Consejo de la Memoria Democrática
La composición de la Comisión de la Verdad ha sido aprobada por el Consejo de la Memoria Democrática, en cumplimiento de la Ley de Memoria Democrática, y su creación se enmarca en el desarrollo del Real Decreto 265/2025. "Nace con un problema de legitimidad por no haber pasado por el Congreso", cree Emilio Silva.
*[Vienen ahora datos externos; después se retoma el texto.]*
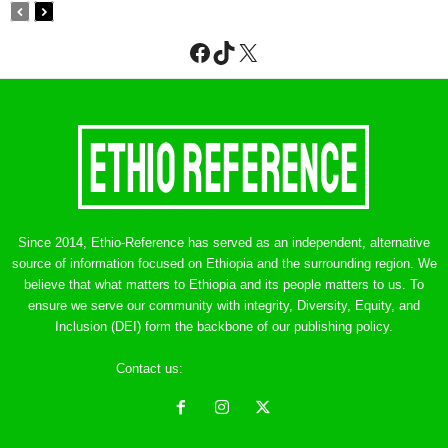
Facebook
TikTok
X
Since 2014, Ethio-Reference has served as an independent, alternative
source of information focused on Ethiopia and the surrounding region. We
believe that what matters to Ethiopia and its people matters to us. To
ensure we serve our community with integrity, Diversity, Equity, and
Inclusion (DEI) form the backbone of our publishing policy.
Contact us:
ethreference@gmail.com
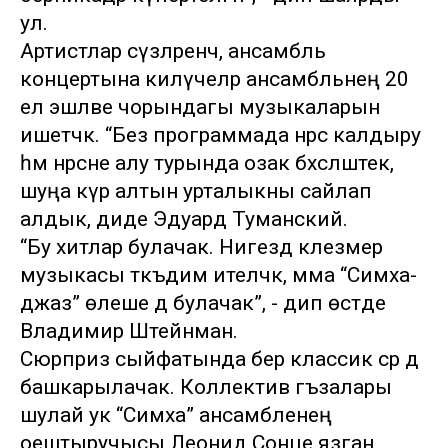
ул.
Артистлар сүзләренчә, ансамбль
концертына килүчеләр ансамбльнең 20
ел эшләве чорындагы музыкаларын
ишетәчәк. “Без программада нәрсә калдыру
һәм нәрсәне алу турында озак бәхәсләштек,
шуңа күрә алтын урталыкны сайлап
алдык, диде Эдуард Туманский.
“Бу хитлар булачак. Нигездә клезмер
музыкасы тәкъдим ителәчәк, әмма “Симха-
джаз” өлеше дә булачак”, - дип өстәде
Владимир Штейнман.
Сюрприз сыйфатында бер классик әсәр дә
башкарылачак. Коллектив әгъзалары
шулай ук “Симха” ансамбленең
оештыручысы Леонид Сонце язган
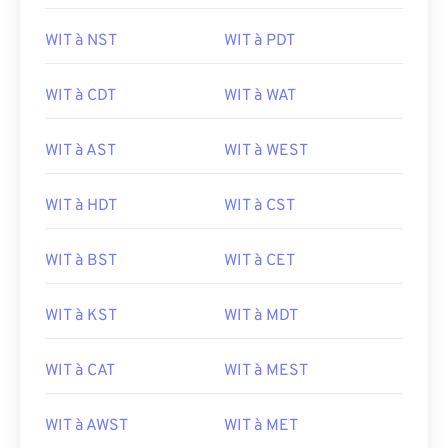
WIT à NST
WIT à PDT
WIT à CDT
WIT à WAT
WIT à AST
WIT à WEST
WIT à HDT
WIT à CST
WIT à BST
WIT à CET
WIT à KST
WIT à MDT
WIT à CAT
WIT à MEST
WIT à AWST
WIT à MET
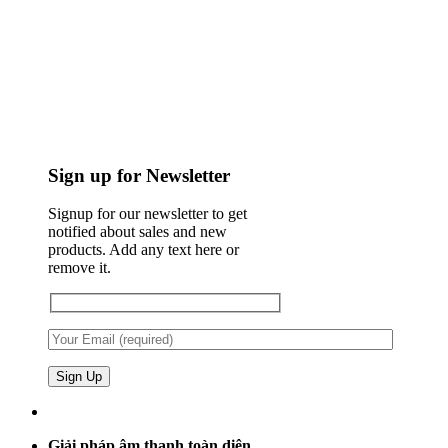
Sign up for Newsletter
Signup for our newsletter to get
notified about sales and new
products. Add any text here or
remove it.
Giải pháp âm thanh toàn diện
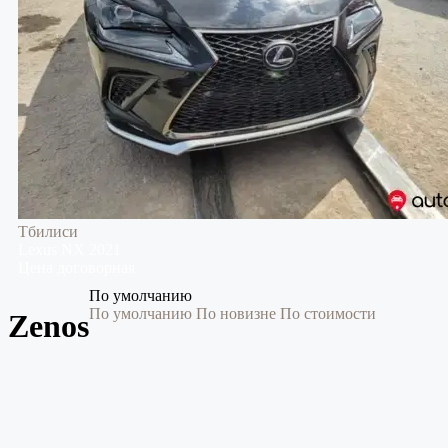
Тбилиси
Lexus
NX
2021
Цена договорная
По умолчанию
По умолчанию
По новизне
По стоимости
Zenos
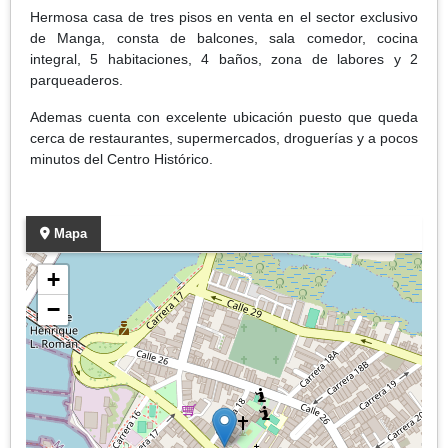
Hermosa casa de tres pisos en venta en el sector exclusivo
de Manga, consta de balcones, sala comedor, cocina
integral, 5 habitaciones, 4 baños, zona de labores y 2
parqueaderos.
Ademas cuenta con excelente ubicación puesto que queda
cerca de restaurantes, supermercados, droguerías y a pocos
minutos del Centro Histórico.
Mapa
+
−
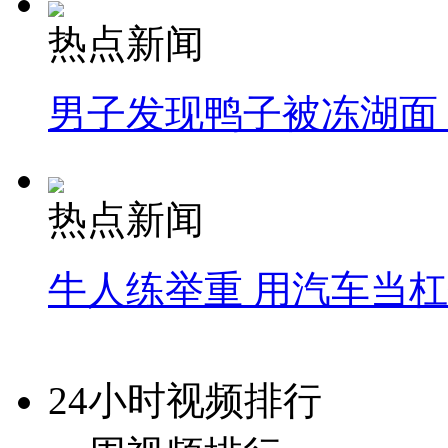
热点新闻
男子发现鸭子被冻湖面
热点新闻
牛人练举重 用汽车当
24小时视频排行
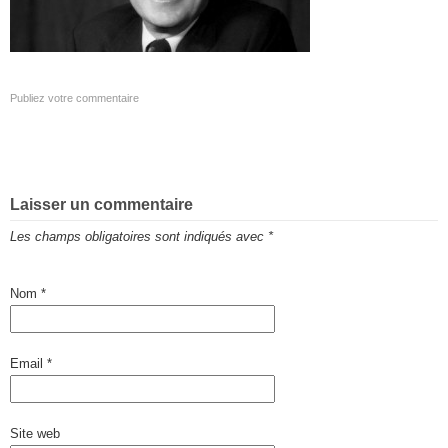
Publiez votre commentaire
Laisser un commentaire
Les champs obligatoires sont indiqués avec
*
Nom
*
Email
*
Site web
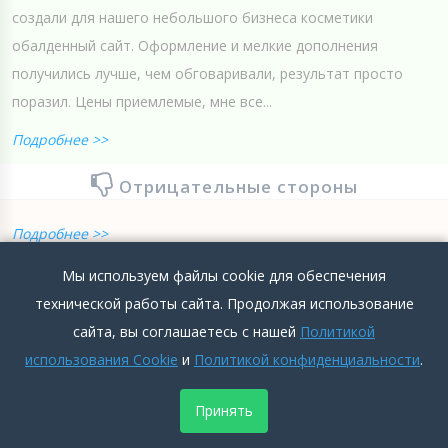
создали для нашего небольшого бизнеса косметики
обалденный сайт. Оформление и мелкие дополнения
получились лучше, чем обговаривали, результат просто
поразил. Цены приемлемые, мне все...
Подробнее >>
Отрицательные стороны
Подробнее >>
Мы используем файлы cookie для обеспечения
0
0
Добавить комментарий
технической работы сайта. Продолжая использование
сайта, вы соглашаетесь с нашей
Политикой
использования Cookie
и
Политикой конфиденциальности
.
ДОБАВИТЬ ОТЗЫВ
Принять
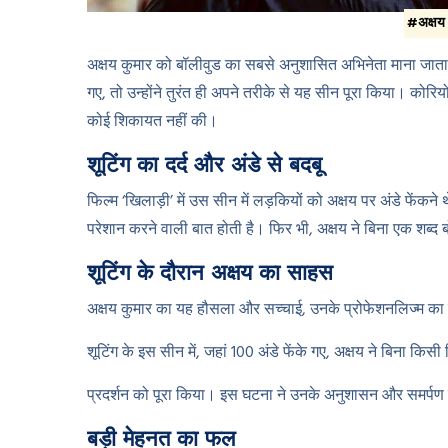
#अक्षय 
अक्षय कुमार को बॉलीवुड का सबसे अनुशासित अभिनेता माना जाता ह
गए, तो उन्होंने तुरंत ही अपने तरीके से यह सीन पूरा किया। कोरि
कोई शिकायत नहीं की।
शूटिंग का दर्द और अंडे से बदबू
फिल्म ‘खिलाड़ी’ में उस सीन में लड़कियों को अक्षय पर अंडे फेंकने थ
परेशान करने वाली बात होती है। फिर भी, अक्षय ने बिना एक शब्द ब
शूटिंग के दौरान अक्षय का साहस
अक्षय कुमार का यह हौसला और सच्चाई, उनके प्रोफेशनलिज्म का
शूटिंग के इस सीन में, जहां 100 अंडे फेंके गए, अक्षय ने बिना किस
प्रदर्शन को पूरा किया। इस घटना ने उनके अनुशासन और समर्
बड़ी मेहनत का फल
Según el presidente de la ARMH, "no es lo más apropiado, supone un riesgo y puede que responda a un interés político". ¿Cuál? Encontrar una "batalla" en el caso de que un nuevo Gobierno de derechas eliminara la Comisión de la Verdad. Sea como fuere, a su juicio su vulnerabilidad sería responsabilidad del Ejecutivo por haberse demorado tanto.
Julián Casanova advierte de que un Gobierno conservador podría anularla, aunque no le causaría ninguna sorpresa con el historial de Vox y las leyes de memoria democrática. "Evidentemente, si llegan al poder vamos a avanzar muy poco", concluye el historiador, quien insiste en que reconocer a las víctimas es una obligación moral de la democracia.